• **Materials provided**:
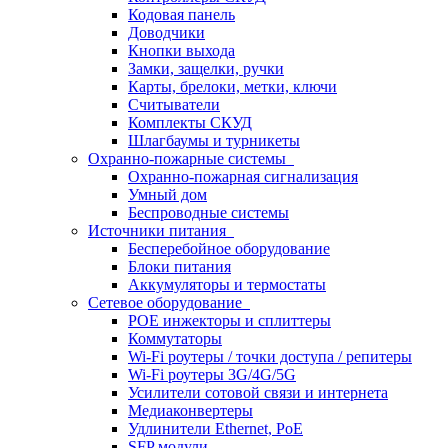
Кодовая панель
Доводчики
Кнопки выхода
Замки, защелки, ручки
Карты, брелоки, метки, ключи
Считыватели
Комплекты СКУД
Шлагбаумы и турникеты
Охранно-пожарные системы
Охранно-пожарная сигнализация
Умный дом
Беспроводные системы
Источники питания
Бесперебойное оборудование
Блоки питания
Аккумуляторы и термостаты
Сетевое оборудование
POE инжекторы и сплиттеры
Коммутаторы
Wi-Fi роутеры / точки доступа / репитеры
Wi-Fi роутеры 3G/4G/5G
Усилители сотовой связи и интернета
Медиаконвертеры
Удлинители Ethernet, PoE
SFP модули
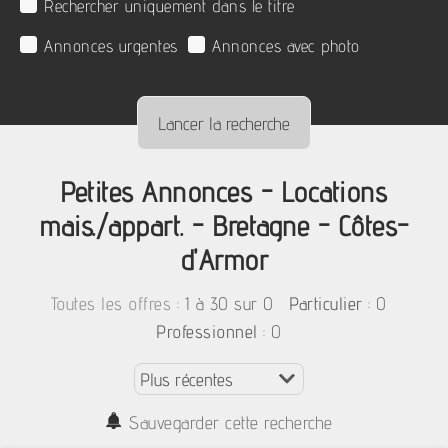
Rechercher uniquement dans le titre
Annonces urgentes
Annonces avec photo
Petites Annonces - Locations
mais./appart. - Bretagne - Côtes-
d'Armor
:
1 à 30 sur 0
: 0
Toutes les offres
Particulier
: 0
Professionnel
Sauvegarder cette recherche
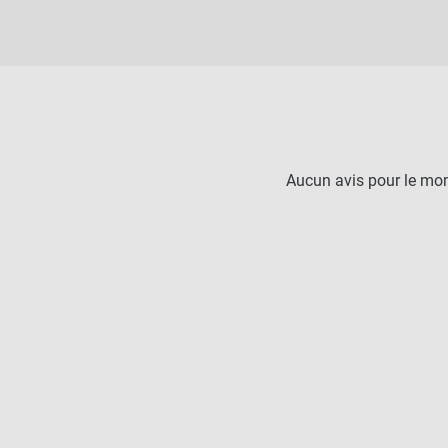
Aucun avis pour le mo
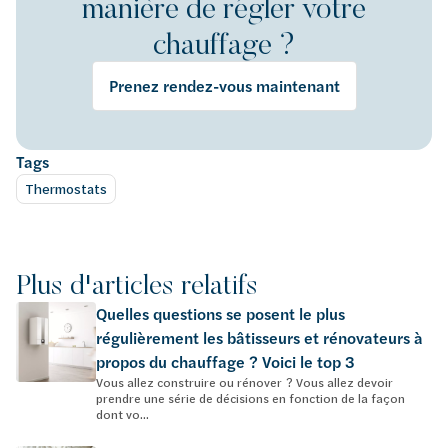
manière de régler votre
chauffage ?
Prenez rendez-vous maintenant
Tags
Thermostats
Plus d'articles relatifs
Quelles questions se posent le plus
régulièrement les bâtisseurs et rénovateurs à
propos du chauffage ? Voici le top 3
Vous allez construire ou rénover ? Vous allez devoir
prendre une série de décisions en fonction de la façon
dont vo...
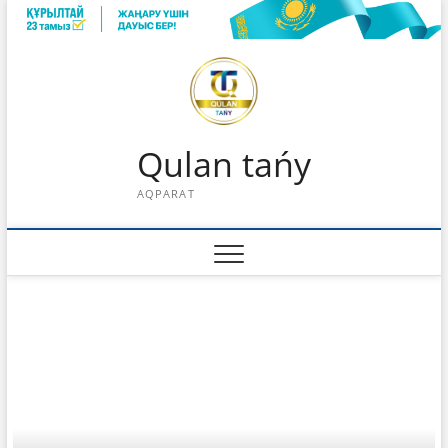
Skip
to
content
Qulan tańy
AQPARAT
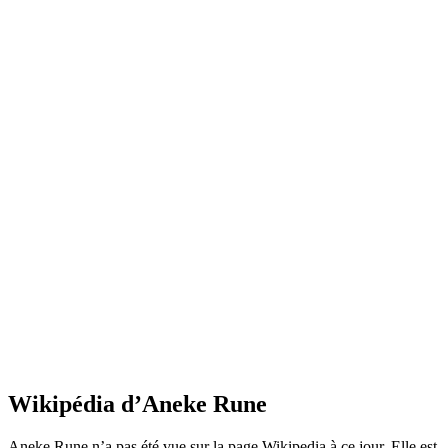
Wikipédia d’Aneke Rune
Aneke Rune n’a pas été vue sur la page Wikipedia à ce jour. Elle est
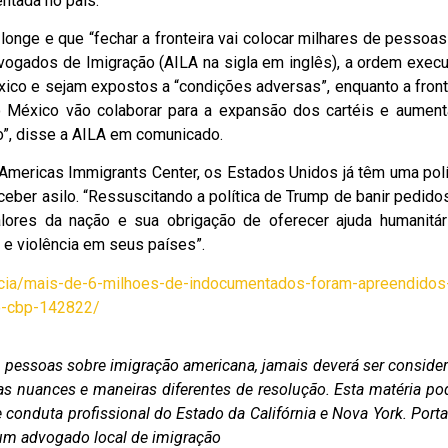
entada no país.
 longe e que “fechar a fronteira vai colocar milhares de pessoa
vogados de Imigração (AILA na sigla em inglês), a ordem execu
xico e sejam expostos a “condições adversas”, enquanto a front
o México vão colaborar para a expansão dos cartéis e aument
ão”, disse a AILA em comunicado.
 Americas Immigrants Center, os Estados Unidos já têm uma polí
eber asilo. “Ressuscitando a política de Trump de banir pedido
lores da nação e sua obrigação de oferecer ajuda humanitár
e violência em seus países”.
icia/mais-de-6-milhoes-de-indocumentados-foram-apreendidos
do-cbp-142822/
as pessoas sobre imigração americana, jamais deverá ser conside
as nuances e maneiras diferentes de resolução. Esta matéria po
conduta profissional do Estado da Califórnia e Nova York. Porta
m um advogado local de imigração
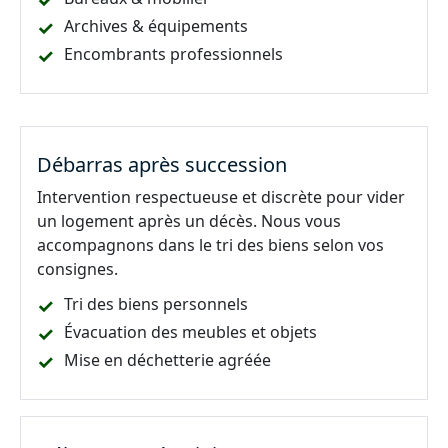
Archives & équipements
Encombrants professionnels
Débarras après succession
Intervention respectueuse et discrète pour vider
un logement après un décès. Nous vous
accompagnons dans le tri des biens selon vos
consignes.
Tri des biens personnels
Évacuation des meubles et objets
Mise en déchetterie agréée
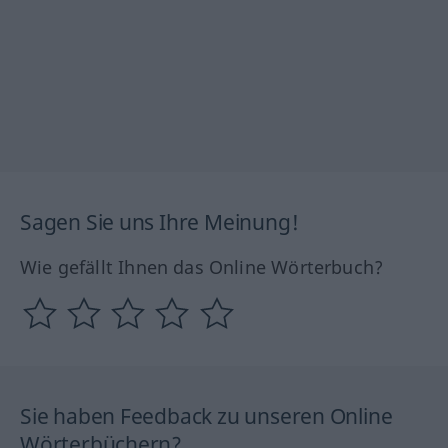
Sagen Sie uns Ihre Meinung!
Wie gefällt Ihnen das Online Wörterbuch?
Sie haben Feedback zu unseren Online
Wörterbüchern?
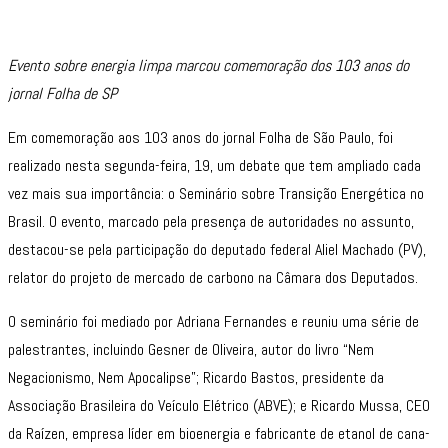
Evento sobre energia limpa marcou comemoração dos 103 anos do
jornal Folha de SP
Em comemoração aos 103 anos do jornal Folha de São Paulo, foi
realizado nesta segunda-feira, 19, um debate que tem ampliado cada
vez mais sua importância: o Seminário sobre Transição Energética no
Brasil. O evento, marcado pela presença de autoridades no assunto,
destacou-se pela participação do deputado federal Aliel Machado (PV),
relator do projeto de mercado de carbono na Câmara dos Deputados.
O seminário foi mediado por Adriana Fernandes e reuniu uma série de
palestrantes, incluindo Gesner de Oliveira, autor do livro “Nem
Negacionismo, Nem Apocalipse”; Ricardo Bastos, presidente da
Associação Brasileira do Veículo Elétrico (ABVE); e Ricardo Mussa, CEO
da Raízen, empresa líder em bioenergia e fabricante de etanol de cana-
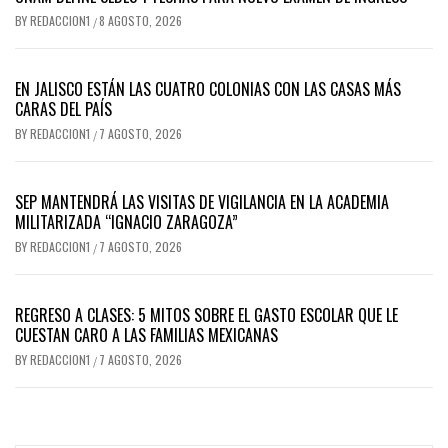
BY
REDACCION1
8 AGOSTO, 2026
/
EN JALISCO ESTÁN LAS CUATRO COLONIAS CON LAS CASAS MÁS
CARAS DEL PAÍS
BY
REDACCION1
7 AGOSTO, 2026
/
SEP MANTENDRÁ LAS VISITAS DE VIGILANCIA EN LA ACADEMIA
MILITARIZADA “IGNACIO ZARAGOZA”
BY
REDACCION1
7 AGOSTO, 2026
/
REGRESO A CLASES: 5 MITOS SOBRE EL GASTO ESCOLAR QUE LE
CUESTAN CARO A LAS FAMILIAS MEXICANAS
BY
REDACCION1
7 AGOSTO, 2026
/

• **Your assignment**: Transcribe only the lines above that start at the line containing "Mise en déchetterie agréée" and end at the line containing "O seminário foi". Omit pictures.

• **Task result**:
Mise en déchetterie agréée
Sagen Sie uns Ihre Meinung!
Wie gefällt Ihnen das Online Wörterbuch?
Sie haben Feedback zu unseren Online
Wörterbüchern?
Evento sobre energia limpa marcou comemoração dos 103 anos do
jornal Folha de SP
Em comemoração aos 103 anos do jornal Folha de São Paulo, foi
realizado nesta segunda-feira, 19, um debate que tem ampliado cada
vez mais sua importância: o Seminário sobre Transição Energética no
Brasil. O evento, marcado pela presença de autoridades no assunto,
destacou-se pela participação do deputado federal Aliel Machado (PV),
relator do projeto de mercado de carbono na Câmara dos Deputados.
O seminário foi mediado por Adriana Fernandes e reuniu uma série de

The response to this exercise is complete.